Elle aurait pu signer son remarquable premier roman des mots "Fait par moi, Océane Madelaine", à l'instar des potiers du XIXe siècle que l'on découvre dans le premier livre de la jeune Française Océane Madelaine, "D'argile et de feu" (Editions des Busclats, 122 pages), qui vient de remporter le Prix Première 2015 (5.000 euros), attribué par un jury de dix auditeurs de la RTBF. En effet, la lauréate née en 1980 à la Roche Saint-Secret, en Drôme, est autant céramiste qu'écrivain.
"D'argile et de feu" est de ces premiers romans qui enthousiasment par leur degré de qualité et leur originalité. Oui, il y a encore des choses à écrire, et de quelle manière. Le livre s'ouvre sur un bref texte introductif dont on comprendra tout le sens une fois la lecture terminée. Océane Madelaine fait se croiser deux Marie, celle d'aujourd'hui, qui a presque trente ans et se raconte dans un cahier blanc, celle d'hier (1814-1874), qui s'appela d'abord Jeanne, fut potière dans un monde d'hommes et se raconte dans un cahier rouge. Celle qui signait ses bouteilles "Fait par moi, Marie Prat".
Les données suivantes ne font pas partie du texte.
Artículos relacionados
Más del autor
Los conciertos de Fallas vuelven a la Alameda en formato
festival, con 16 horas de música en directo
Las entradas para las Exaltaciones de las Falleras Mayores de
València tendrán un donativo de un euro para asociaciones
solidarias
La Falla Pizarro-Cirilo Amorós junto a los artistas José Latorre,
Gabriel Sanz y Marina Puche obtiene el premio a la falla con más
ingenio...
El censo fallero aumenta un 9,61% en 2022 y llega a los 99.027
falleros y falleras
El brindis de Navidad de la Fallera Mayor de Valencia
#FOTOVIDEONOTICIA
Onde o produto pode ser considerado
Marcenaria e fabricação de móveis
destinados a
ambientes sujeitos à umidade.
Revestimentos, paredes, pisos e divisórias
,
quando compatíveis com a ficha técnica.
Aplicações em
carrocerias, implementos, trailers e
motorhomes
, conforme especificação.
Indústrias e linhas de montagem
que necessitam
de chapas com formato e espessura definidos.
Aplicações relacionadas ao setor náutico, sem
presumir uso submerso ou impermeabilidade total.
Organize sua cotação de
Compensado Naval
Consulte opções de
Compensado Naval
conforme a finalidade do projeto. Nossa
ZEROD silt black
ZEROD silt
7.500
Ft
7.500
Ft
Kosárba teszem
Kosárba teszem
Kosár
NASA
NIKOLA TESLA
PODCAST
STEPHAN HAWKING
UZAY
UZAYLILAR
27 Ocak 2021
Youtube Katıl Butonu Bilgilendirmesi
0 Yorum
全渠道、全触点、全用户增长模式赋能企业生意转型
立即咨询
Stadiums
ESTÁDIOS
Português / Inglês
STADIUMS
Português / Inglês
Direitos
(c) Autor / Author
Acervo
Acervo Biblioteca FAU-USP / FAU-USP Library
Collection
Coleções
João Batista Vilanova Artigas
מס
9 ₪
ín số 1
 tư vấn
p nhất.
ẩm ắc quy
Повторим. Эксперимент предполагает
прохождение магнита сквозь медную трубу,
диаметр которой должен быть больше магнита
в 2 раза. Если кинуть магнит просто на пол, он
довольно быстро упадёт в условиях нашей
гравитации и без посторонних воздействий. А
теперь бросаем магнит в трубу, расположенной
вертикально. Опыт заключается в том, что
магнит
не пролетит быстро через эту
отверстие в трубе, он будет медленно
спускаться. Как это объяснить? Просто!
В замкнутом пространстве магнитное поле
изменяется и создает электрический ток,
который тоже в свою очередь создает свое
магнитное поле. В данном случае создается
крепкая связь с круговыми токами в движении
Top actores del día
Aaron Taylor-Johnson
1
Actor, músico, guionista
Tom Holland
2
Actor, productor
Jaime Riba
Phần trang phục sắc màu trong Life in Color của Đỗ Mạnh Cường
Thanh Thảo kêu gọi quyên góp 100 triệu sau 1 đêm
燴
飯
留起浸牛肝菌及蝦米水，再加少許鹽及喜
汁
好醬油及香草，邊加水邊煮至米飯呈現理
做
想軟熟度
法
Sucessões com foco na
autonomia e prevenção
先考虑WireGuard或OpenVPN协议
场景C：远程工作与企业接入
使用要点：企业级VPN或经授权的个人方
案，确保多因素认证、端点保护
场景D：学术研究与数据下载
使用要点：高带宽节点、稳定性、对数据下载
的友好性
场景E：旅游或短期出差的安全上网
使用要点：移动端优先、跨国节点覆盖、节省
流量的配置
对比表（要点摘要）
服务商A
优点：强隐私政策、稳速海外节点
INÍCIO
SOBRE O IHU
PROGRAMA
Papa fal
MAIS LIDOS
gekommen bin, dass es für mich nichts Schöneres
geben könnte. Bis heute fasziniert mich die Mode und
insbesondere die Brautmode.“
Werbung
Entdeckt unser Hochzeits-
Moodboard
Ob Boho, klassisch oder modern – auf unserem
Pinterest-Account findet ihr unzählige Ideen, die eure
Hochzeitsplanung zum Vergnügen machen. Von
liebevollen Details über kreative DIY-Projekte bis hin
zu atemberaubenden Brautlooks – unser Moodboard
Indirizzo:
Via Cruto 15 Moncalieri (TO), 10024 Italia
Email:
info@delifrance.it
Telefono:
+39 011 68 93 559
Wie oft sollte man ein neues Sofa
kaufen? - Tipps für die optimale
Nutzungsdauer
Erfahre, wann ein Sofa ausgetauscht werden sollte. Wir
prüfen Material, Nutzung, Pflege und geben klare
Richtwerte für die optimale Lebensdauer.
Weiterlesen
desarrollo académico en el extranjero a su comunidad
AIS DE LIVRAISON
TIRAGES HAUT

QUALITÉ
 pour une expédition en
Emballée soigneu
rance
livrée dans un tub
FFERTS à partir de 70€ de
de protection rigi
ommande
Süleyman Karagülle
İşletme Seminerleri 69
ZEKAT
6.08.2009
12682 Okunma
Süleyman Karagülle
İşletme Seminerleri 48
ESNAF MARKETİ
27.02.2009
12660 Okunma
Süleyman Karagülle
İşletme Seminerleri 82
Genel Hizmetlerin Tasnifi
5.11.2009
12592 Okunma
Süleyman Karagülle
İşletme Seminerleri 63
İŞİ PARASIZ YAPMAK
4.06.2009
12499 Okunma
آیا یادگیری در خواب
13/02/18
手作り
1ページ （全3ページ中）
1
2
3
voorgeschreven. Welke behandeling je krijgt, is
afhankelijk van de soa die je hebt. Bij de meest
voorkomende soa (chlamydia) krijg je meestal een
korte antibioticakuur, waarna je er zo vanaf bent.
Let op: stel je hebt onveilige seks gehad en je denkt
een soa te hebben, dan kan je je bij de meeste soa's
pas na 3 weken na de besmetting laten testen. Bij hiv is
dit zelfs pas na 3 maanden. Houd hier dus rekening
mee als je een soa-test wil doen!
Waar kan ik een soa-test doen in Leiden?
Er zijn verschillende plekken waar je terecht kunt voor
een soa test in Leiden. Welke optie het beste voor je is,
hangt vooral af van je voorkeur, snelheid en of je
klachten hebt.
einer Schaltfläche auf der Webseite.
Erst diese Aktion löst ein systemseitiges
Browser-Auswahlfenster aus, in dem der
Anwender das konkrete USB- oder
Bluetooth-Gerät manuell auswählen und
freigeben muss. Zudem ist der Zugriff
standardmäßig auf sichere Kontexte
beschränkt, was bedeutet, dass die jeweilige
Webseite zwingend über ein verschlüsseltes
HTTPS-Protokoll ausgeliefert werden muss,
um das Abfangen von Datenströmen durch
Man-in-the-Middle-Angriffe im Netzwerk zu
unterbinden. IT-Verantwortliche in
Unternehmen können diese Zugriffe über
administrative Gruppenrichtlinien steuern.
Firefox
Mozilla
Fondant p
"Je suis un point qui marche", écrit la narratrice du cahier blanc. On la découvre traversant la France du nord au sud dont elle est originaire. Seule et à pied: "tout quitter avec mes pieds pour seuls complices". Une nécessité impérieuse qui s'impose un jour à elle. Elle, le point, part pour faire le point. Sur quoi? Elle qui a peur du feu part pour retrouver la garrigue qui s'est embrasée quand elle était petite fille. Pour l'affronter. Pour s'affronter. On découvre peu à peu son chemin dans ce beau roman initiatique, dont les mots sont pétris, malaxés, raffinés et donnent une écriture magnifique, enveloppante, incantatoire par moment lorsque les expressions se répètent.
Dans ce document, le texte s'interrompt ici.